Once again there was silence. I stood above her as she sat there hunched over. I stared at the empty interior of the room, the white enameled surfaces of the apparatus, at the shining scattered implements, as if I were searching for something terribly necessary and I couldn’t find it.

“Harey, can I say something too?”

She waited.

“It’s true that you’re not entirely like me. But that doesn’t mean you’re worse. Quite the opposite. Well, you can think any way you like about it, but it’s thanks to that. . . that you survived.”

A kind of pathetic childlike smile appeared on her face.

“Is that supposed to mean I’m. . . immortal?”

“I don’t know. In any case you’re a lot less mortal than me.”

“How awful,” she whispered.

“Maybe not as much as you think.”

“But you don’t envy me. . .”

“Harey, it’s more a question of your. . . purpose, as I might call it. You know, here on the Station your purpose is essentially as mysterious as mine, as that of any of us. The other men are going to continue Gibarian’s experiment and anything could happen. . .”

“Or nothing.”

“Or nothing, and to be honest I’d rather it was nothing, not even because I’m afraid (though I guess that plays a part, I’m not sure), but because it won’t do any good. That’s the one thing I’m certain of.”

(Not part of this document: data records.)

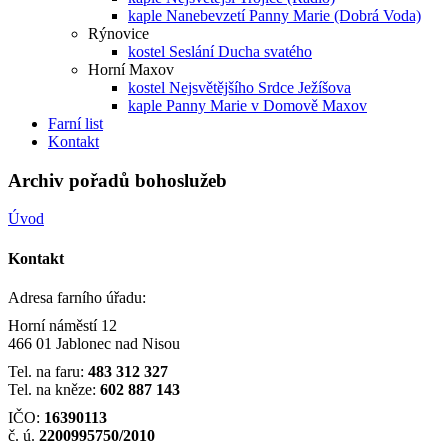
kaple Nanebevzetí Panny Marie (Dobrá Voda)
Rýnovice
kostel Seslání Ducha svatého
Horní Maxov
kostel Nejsvětějšího Srdce Ježíšova
kaple Panny Marie v Domově Maxov
Farní list
Kontakt
Archiv pořadů bohoslužeb
Úvod
Kontakt
Adresa farního úřadu:
Horní náměstí 12
466 01 Jablonec nad Nisou
Tel. na faru:
483 312 327
Tel. na kněze:
602 887 143
IČO:
16390113
č. ú.
2200995750/2010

“It won’t do any good ? Why not? Is it about the. . . the ocean?”

She shuddered.

“That’s right. It’s about contact. In my view, the whole thing is in essence extremely simple. Contact means an exchange of experiences, concepts, or at least results, conditions. But what if there’s nothing to exchange? If an elephant isn’t a very large bacterium, then an ocean can’t be a very large brain. Of course, various actions can be performed by both sides. As a result of one of them I’m looking at you right now and trying to explain to you that you’re more precious to me than the twelve years of my life I devoted to Solaris, and that I want to go on being with you. Perhaps your appearance was meant to be torture, perhaps a reward, or perhaps just a test under a microscope. An expression of friendship, a treacherous blow, perhaps a taunt? Perhaps everything at once or—as seems most likely to me—something entirely different. But what can you and I really care about the intentions of our parents, however different they were from one another? You can say that our future depends on those intentions, and I’d agree with you. I can’t predict what’s to come. Nor can you. I can’t even assure you I’ll always love you. If so much has already happened, then anything can happen. Maybe tomorrow I’ll turn into a green jellyfish? It doesn’t depend on me. But in what does depend on us, we’ll be together. Is that not something?”

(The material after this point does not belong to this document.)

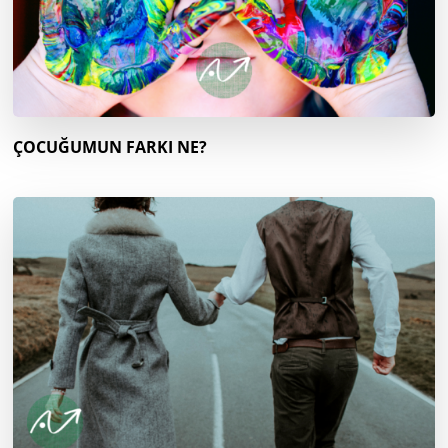
ÇOCUĞUMUN FARKI NE?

“Listen,” she said, “there’s one other thing. Am I. . . really like. . . her?”

“You were,” I said, “but now I don’t know any more.”

“What do you mean. . . ?”

She got to her feet and looked at me with eyes wide open.

“You’ve already taken her place.”

“And you’re sure it’s not her but me that you. . . Me?”

“Yes. You. I don’t know. I’m afraid that if you were really her, I’d not be able to love you.”

“Why not?”

“Because I did something terrible.”

“To her?”

“Yes. When we were—”

“Don’t say.”

“Why not?”

“Because I want you to know that I’m not her.”